Where a line of the data below has the string "text", copy that line.

Data supplied: Begin

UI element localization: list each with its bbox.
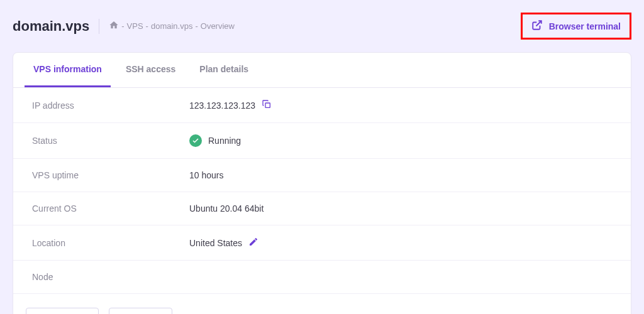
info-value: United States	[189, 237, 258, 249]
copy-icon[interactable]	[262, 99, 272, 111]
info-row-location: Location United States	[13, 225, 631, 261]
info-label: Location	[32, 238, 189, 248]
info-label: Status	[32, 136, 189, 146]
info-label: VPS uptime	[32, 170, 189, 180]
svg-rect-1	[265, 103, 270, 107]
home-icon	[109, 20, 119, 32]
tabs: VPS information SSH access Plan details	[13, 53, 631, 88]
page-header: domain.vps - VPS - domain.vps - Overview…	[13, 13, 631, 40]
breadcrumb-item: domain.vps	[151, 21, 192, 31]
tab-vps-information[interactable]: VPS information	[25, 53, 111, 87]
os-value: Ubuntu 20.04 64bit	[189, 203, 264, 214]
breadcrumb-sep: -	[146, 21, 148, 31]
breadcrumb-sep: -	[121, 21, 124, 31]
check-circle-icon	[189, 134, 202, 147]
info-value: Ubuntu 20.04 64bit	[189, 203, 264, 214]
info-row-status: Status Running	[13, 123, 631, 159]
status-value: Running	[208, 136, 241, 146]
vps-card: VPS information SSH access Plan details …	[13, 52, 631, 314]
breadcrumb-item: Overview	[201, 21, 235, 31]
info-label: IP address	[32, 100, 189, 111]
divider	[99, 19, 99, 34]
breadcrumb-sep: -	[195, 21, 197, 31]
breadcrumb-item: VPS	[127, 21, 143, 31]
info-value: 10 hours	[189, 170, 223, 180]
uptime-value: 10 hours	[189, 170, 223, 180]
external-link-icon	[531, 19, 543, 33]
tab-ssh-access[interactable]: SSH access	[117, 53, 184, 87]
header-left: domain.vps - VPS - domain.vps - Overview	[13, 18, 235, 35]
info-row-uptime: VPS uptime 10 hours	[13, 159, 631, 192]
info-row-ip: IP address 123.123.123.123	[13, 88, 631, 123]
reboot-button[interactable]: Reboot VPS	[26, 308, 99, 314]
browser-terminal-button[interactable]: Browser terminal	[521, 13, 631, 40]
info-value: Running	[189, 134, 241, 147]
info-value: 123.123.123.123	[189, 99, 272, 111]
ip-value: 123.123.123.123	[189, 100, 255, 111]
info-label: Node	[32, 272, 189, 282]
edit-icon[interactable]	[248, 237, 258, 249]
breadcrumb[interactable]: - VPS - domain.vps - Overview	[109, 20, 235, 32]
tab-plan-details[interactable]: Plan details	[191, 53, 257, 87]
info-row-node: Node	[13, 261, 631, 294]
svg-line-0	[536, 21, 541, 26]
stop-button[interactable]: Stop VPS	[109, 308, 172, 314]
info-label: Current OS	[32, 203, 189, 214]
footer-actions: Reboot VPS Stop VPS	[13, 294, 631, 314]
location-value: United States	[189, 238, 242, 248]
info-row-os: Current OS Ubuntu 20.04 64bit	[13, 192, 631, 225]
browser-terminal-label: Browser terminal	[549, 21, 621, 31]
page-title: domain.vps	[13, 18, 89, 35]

Data supplied: End
Data supplied: Begin

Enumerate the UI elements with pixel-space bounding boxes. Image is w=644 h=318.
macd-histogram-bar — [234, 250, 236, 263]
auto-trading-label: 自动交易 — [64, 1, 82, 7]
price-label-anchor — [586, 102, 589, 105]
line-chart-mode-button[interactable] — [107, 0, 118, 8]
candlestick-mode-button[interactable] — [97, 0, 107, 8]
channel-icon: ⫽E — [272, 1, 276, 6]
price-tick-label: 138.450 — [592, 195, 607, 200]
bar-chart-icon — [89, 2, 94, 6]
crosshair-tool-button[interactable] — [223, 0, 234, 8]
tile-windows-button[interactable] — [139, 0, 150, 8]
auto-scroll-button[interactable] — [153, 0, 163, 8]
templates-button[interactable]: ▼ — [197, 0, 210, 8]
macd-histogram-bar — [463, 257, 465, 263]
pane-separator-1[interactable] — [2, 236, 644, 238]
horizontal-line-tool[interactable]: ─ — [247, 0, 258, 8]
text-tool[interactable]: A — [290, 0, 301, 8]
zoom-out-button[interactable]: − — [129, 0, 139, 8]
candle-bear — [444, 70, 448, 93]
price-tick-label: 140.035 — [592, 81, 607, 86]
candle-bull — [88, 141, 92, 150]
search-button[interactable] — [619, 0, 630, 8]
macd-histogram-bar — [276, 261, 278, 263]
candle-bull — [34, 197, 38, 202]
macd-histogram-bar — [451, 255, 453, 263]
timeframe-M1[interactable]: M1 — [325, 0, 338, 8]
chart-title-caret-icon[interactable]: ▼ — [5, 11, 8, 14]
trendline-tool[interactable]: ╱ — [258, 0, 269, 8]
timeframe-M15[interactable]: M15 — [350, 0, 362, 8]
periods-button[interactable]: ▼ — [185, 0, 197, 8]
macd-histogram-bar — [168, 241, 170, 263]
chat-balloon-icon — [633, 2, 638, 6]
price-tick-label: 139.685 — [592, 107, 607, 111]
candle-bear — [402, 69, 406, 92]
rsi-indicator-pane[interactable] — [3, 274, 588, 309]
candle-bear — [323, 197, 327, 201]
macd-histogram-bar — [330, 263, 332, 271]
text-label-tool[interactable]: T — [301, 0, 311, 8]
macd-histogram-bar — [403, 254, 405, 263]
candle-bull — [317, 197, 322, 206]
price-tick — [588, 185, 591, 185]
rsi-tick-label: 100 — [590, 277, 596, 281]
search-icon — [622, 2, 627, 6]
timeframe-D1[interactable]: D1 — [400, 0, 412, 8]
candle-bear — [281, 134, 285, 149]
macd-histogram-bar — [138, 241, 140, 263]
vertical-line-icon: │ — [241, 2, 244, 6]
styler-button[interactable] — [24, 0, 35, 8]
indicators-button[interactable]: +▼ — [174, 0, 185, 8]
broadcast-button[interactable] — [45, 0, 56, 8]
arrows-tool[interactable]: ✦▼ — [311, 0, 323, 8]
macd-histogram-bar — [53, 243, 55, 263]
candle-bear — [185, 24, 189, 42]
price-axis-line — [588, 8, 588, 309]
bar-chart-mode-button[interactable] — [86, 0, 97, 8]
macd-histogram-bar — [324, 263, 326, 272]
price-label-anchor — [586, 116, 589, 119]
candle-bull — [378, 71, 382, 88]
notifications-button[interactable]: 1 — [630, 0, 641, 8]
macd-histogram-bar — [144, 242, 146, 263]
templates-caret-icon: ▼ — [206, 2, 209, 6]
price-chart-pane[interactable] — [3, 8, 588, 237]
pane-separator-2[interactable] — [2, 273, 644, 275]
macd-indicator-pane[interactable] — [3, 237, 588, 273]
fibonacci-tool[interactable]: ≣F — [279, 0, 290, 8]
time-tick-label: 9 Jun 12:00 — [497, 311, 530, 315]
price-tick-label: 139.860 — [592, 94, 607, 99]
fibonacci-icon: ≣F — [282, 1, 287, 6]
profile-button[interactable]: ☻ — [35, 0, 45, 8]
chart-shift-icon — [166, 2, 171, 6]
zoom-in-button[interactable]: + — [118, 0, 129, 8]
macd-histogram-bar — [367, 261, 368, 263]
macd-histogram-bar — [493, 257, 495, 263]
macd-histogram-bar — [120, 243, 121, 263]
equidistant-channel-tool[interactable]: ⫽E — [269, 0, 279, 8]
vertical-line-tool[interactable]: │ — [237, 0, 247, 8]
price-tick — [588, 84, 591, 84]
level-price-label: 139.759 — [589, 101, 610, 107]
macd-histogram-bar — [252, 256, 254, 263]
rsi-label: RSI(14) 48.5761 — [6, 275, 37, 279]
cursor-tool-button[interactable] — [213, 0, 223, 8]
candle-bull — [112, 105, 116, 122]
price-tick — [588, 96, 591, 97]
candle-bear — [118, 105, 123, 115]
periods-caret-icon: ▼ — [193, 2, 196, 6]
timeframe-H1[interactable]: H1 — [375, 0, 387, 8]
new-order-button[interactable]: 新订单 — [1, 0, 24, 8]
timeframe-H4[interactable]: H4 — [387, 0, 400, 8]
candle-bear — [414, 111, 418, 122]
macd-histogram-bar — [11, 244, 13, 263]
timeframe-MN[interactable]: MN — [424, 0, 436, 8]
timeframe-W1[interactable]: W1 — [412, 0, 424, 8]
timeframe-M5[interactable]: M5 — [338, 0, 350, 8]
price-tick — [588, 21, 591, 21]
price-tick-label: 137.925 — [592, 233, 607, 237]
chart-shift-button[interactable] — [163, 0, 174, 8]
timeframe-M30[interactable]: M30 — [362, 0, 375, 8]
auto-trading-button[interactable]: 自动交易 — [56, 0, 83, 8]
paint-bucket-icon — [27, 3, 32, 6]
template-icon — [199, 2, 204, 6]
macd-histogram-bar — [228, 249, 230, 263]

Data supplied: End
Data supplied: Begin

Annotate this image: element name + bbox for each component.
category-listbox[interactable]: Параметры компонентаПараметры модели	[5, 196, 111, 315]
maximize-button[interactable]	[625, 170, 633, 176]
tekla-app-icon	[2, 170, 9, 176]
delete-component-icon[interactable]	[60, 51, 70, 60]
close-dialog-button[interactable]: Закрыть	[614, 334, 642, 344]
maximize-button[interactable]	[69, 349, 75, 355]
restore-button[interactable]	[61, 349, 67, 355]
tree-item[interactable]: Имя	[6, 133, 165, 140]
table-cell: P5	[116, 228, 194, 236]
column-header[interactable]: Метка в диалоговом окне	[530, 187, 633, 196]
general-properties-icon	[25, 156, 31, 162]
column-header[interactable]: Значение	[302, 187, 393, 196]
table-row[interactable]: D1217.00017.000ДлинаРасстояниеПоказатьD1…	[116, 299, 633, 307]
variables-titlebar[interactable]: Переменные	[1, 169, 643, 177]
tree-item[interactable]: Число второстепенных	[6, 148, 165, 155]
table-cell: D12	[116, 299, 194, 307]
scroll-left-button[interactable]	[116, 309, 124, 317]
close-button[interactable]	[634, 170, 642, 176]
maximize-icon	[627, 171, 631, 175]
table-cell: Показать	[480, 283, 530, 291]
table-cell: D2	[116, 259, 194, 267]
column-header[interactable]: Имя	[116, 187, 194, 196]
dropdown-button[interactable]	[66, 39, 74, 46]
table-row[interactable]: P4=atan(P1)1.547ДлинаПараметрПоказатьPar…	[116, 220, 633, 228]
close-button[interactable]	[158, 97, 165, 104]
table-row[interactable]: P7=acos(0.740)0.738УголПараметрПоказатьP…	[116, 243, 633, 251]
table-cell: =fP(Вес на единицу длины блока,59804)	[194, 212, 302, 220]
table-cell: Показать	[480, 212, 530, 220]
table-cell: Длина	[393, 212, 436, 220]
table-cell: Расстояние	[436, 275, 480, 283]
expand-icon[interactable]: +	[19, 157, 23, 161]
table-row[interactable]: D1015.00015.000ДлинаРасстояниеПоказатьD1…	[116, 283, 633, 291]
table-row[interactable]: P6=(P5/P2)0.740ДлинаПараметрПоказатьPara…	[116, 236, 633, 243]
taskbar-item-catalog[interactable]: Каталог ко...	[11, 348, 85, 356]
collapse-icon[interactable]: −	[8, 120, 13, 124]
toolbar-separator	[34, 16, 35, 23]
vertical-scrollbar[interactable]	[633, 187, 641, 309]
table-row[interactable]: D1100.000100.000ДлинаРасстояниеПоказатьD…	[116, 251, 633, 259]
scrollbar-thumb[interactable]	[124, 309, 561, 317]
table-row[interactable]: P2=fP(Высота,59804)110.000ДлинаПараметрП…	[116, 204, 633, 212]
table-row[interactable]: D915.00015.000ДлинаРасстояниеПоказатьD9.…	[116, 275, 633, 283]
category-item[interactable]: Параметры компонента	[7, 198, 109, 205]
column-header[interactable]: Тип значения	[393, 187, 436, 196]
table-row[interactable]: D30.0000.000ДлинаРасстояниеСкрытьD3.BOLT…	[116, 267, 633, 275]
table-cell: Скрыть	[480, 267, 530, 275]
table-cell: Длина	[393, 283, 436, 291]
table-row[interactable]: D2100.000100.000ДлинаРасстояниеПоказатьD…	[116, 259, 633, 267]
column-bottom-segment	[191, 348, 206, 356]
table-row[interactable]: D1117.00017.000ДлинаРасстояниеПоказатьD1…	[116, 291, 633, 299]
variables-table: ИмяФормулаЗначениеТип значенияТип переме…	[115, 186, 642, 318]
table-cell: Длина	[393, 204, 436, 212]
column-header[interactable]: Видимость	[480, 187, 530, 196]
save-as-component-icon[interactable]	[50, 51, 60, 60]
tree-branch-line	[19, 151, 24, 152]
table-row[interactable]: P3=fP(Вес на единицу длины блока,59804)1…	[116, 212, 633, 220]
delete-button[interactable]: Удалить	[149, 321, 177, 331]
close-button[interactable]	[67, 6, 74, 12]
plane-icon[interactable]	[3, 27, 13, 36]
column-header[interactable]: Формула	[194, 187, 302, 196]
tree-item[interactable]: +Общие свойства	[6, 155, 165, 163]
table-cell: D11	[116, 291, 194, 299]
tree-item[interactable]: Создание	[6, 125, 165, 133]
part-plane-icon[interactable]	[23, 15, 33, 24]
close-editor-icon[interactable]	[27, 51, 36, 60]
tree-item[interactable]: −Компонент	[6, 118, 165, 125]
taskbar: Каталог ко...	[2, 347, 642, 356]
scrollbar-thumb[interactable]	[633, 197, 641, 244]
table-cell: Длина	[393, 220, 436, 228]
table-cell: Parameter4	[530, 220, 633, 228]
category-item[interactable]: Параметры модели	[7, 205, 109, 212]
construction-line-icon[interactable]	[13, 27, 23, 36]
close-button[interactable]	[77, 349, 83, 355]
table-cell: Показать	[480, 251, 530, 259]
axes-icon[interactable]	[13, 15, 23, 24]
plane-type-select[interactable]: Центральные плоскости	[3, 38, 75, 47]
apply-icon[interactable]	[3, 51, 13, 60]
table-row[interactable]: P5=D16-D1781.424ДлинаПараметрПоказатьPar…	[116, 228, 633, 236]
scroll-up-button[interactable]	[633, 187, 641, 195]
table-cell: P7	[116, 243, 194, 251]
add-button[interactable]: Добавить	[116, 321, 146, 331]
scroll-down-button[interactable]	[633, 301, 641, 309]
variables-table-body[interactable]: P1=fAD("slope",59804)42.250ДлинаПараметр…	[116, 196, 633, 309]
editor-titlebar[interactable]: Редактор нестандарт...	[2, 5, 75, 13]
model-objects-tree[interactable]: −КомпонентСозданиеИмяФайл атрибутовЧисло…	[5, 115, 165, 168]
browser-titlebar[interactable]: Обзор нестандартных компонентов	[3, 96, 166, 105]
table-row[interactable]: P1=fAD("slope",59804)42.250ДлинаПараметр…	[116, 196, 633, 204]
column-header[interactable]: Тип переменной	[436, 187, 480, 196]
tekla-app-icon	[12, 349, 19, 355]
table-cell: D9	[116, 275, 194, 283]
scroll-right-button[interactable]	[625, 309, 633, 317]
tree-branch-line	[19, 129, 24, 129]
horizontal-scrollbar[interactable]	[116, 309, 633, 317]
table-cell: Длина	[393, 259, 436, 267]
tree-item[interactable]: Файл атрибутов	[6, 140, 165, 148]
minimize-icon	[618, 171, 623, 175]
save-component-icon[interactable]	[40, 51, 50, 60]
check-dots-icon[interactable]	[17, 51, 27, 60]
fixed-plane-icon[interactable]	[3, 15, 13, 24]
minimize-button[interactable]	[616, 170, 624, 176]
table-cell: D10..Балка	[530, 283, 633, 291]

Data supplied: End

* **Written solution**:
text-tool[interactable]: A — [290, 0, 301, 8]
text-label-tool[interactable]: T — [301, 0, 311, 8]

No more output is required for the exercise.